(Stored records)
______

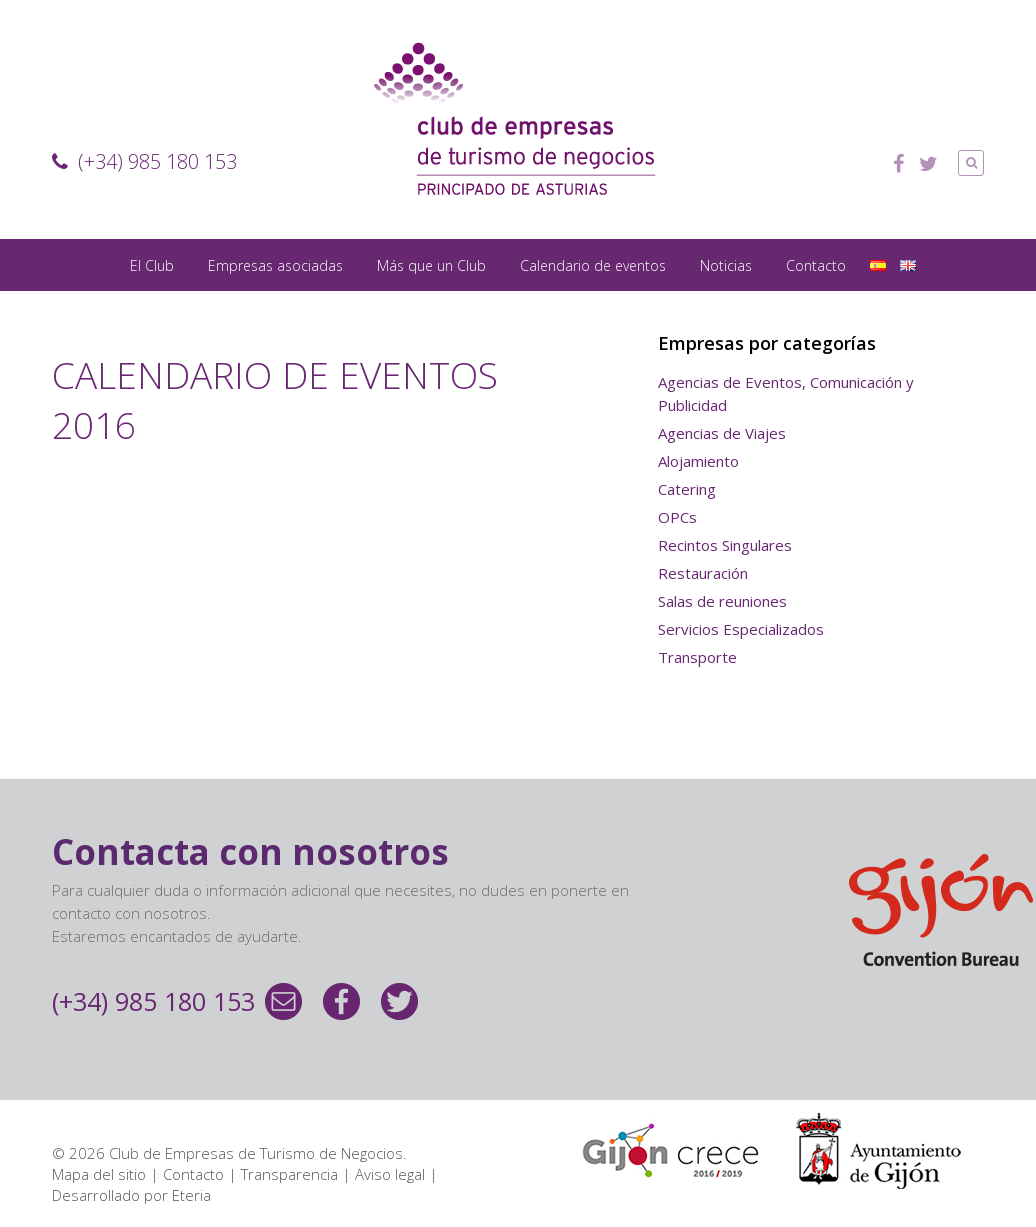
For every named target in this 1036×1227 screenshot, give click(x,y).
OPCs (677, 517)
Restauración (703, 573)
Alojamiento (698, 461)
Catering (687, 489)
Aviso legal (390, 1174)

______

**What is expected**
Omitting all pictures, reproduce the records above in their entirety.

**Answer section**
For every named target in this 1036×1227 screenshot, give click(x,y).
OPCs (677, 517)
Restauración (703, 573)
Alojamiento (698, 461)
Catering (687, 489)
Aviso legal (390, 1174)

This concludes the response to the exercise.